Comment by Capricorn2481

1 month ago

You guys always find a way to say "you can be an LLM maximalist too, you just skipped a step."

The bigger story here is not that they forgot to tell the LLM to run tests, it's that agentic use has been so normalized and overhyped that an entire PR was attempted without any QA. Even if you're personally against this, this is how most people talk about agents online.

You don't always have the privilege of working on a project with tests, and rarely are they so thorough that they catch everything. Blindly trusting LLM output without QA or Review shouldn't be normalized.

Who is normalizing merging ANYTHING, LLM-generated or human-generated, without QA or review?

You should be reviewing everything that touches your codebase regardless of source.

  • A LOT of people, if you're paying attention. Why do you think that happened at their company?

    It's not hard to find comments from people vibe coding apps without understanding the code, even apps handling sensitive data. And it's not hard to find comments saying agents can run by themselves.

    I mean people are arguing AGI is already here. What do you mean who is normalizing this?

    • I fully believe there are misguided leaders advocating for "increasing velocity" or "productivity" or whatever, but the technical leaders should be pushing back.
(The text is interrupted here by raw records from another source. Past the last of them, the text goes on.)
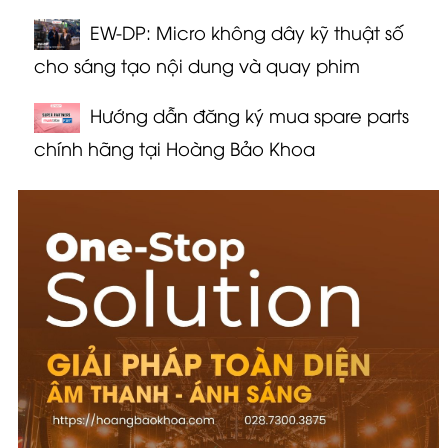
EW-DP: Micro không dây kỹ thuật số
cho sáng tạo nội dung và quay phim
Hướng dẫn đăng ký mua spare parts
chính hãng tại Hoàng Bảo Khoa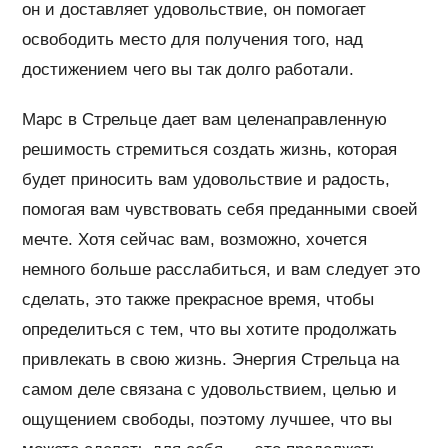
он и доставляет удовольствие, он помогает
освободить место для получения того, над
достижением чего вы так долго работали.
Марс в Стрельце дает вам целенаправленную
решимость стремиться создать жизнь, которая
будет приносить вам удовольствие и радость,
помогая вам чувствовать себя преданными своей
мечте. Хотя сейчас вам, возможно, хочется
немного больше расслабиться, и вам следует это
сделать, это также прекрасное время, чтобы
определиться с тем, что вы хотите продолжать
привлекать в свою жизнь. Энергия Стрельца на
самом деле связана с удовольствием, целью и
ощущением свободы, поэтому лучшее, что вы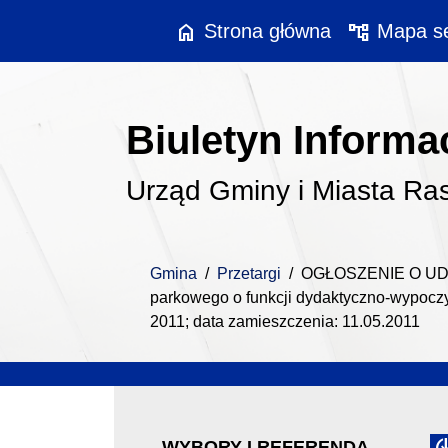
Przejdź do treści
Przejdź do menu
home
account_tree
Strona główna
Mapa se
Biuletyn Informac
Urząd Gminy i Miasta Ra
Gmina
/
Przetargi
/
OGŁOSZENIE O UDZ
parkowego o funkcji dydaktyczno-wypocz
2011; data zamieszczenia: 11.05.2011
WYBORY I REFERENDA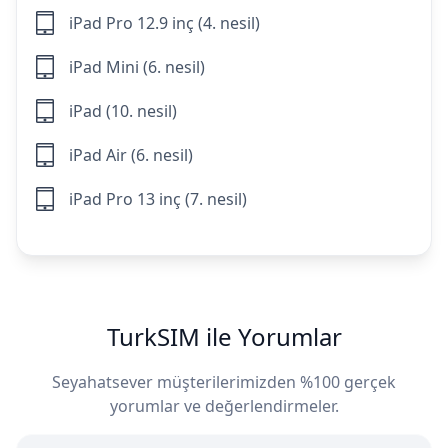
iPad Pro 12.9 inç (4. nesil)
iPad Mini (6. nesil)
iPad (10. nesil)
iPad Air (6. nesil)
iPad Pro 13 inç (7. nesil)
TurkSIM ile Yorumlar
Seyahatsever müşterilerimizden %100 gerçek
yorumlar ve değerlendirmeler.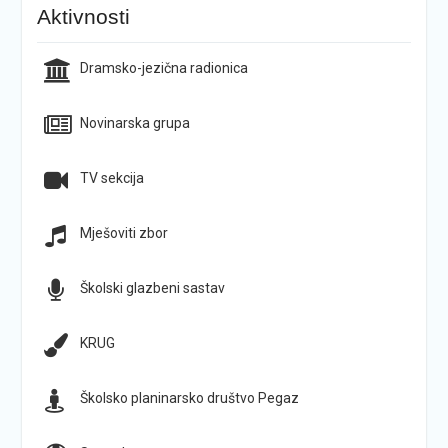
Aktivnosti
Dramsko-jezična radionica
Novinarska grupa
TV sekcija
Mješoviti zbor
Školski glazbeni sastav
KRUG
Školsko planinarsko društvo Pegaz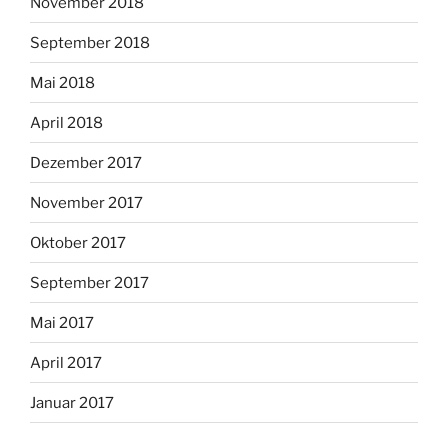
November 2018
September 2018
Mai 2018
April 2018
Dezember 2017
November 2017
Oktober 2017
September 2017
Mai 2017
April 2017
Januar 2017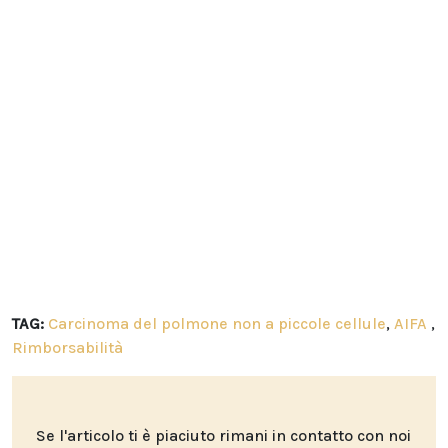
TAG:
Carcinoma del polmone non a piccole cellule
,
AIFA
,
Rimborsabilità
Se l'articolo ti è piaciuto rimani in contatto con noi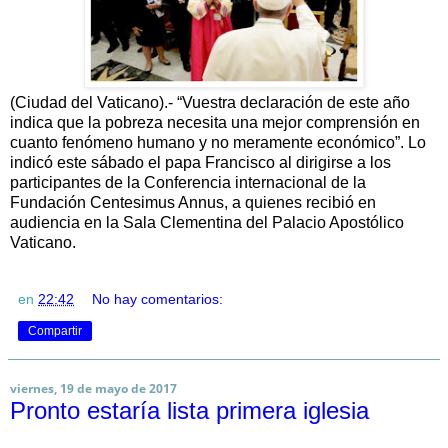
(Ciudad del Vaticano).- “Vuestra declaración de este año
indica que la pobreza necesita una mejor comprensión en
cuanto fenómeno humano y no meramente económico”. Lo
indicó este sábado el papa Francisco al dirigirse a los
participantes de la Conferencia internacional de la
Fundación Centesimus Annus, a quienes recibió en
audiencia en la Sala Clementina del Palacio Apostólico
Vaticano.
en
22:42
No hay comentarios:
Compartir
viernes, 19 de mayo de 2017
Pronto estaría lista primera iglesia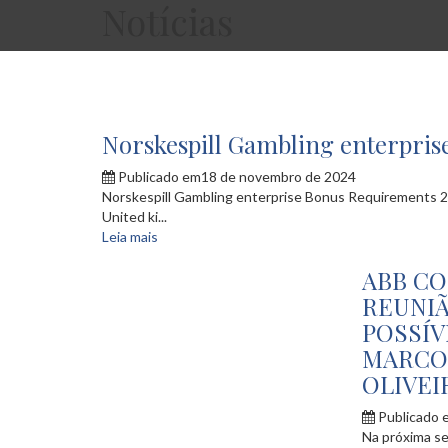
Notícias
Norskespill Gambling enterpri
Publicado em18 de novembro de 2024
Norskespill Gambling enterprise Bonus Requirements 2
United ki...
Leia mais
ABB C
REUNIÃ
POSSÍV
MARCO 
OLIVEI
Publicado 
Na próxima se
You can't make a ship go faster by removing the hull.

      And if you want to try... well you get what you get!

      But again, no one who is serious about their business and serious about building useful products is doing this.

      1 reply →

I am not saying you should be a LLM maximalist at all. I am just saying LLMs need to have a change-test cycle, like humans, in order to be effective. But looks like your goal is not really to be effective at using LLMs, but to bitch about it on the internet.

  • > But looks like your goal is not really to be effective at using LLMs, but to bitch about it on the internet

    Listen, you can engage with the comment or ignore everything but the first sentence and throw out personal insults. If you don't want to sound like a shill, don't write like one.

    When you're telling people the problem is the LLM did not have tests, you're saying "Yeah I know you caught it spitting out random unrelated crap, but if you just let it verify if it was crap or not, maybe it would get it right after a dozen tries." Does that not seem like a horribly ineffectual way to output code? Maybe that's how some people write code, but I evaluate myself with tests to see if I accidentally broke something elsewhere. Not because I have no idea what I'm even writing to begin with.

    You wrote

    > Without that they cannot know if what they did works, and they are a bit like humans

    They are exactly not like humans this way. LLMs break code by not writing valid code to begin with. Humans break code by forgetting an obscure business rule they heard about 6 months ago. People work on very successful projects without tests all the time. It's not my preference, but tests are non-exhaustive and no replacement for a human that knows what they're doing. And the tests are meaningless without that human writing them.

    So your response to that comment, pushing them further down the path of agentic code doing everything for them, smacks of maximalism, yes.

    • You need to seek medical help. LLM is not your enemy. I am not your enemy. The world is not against you.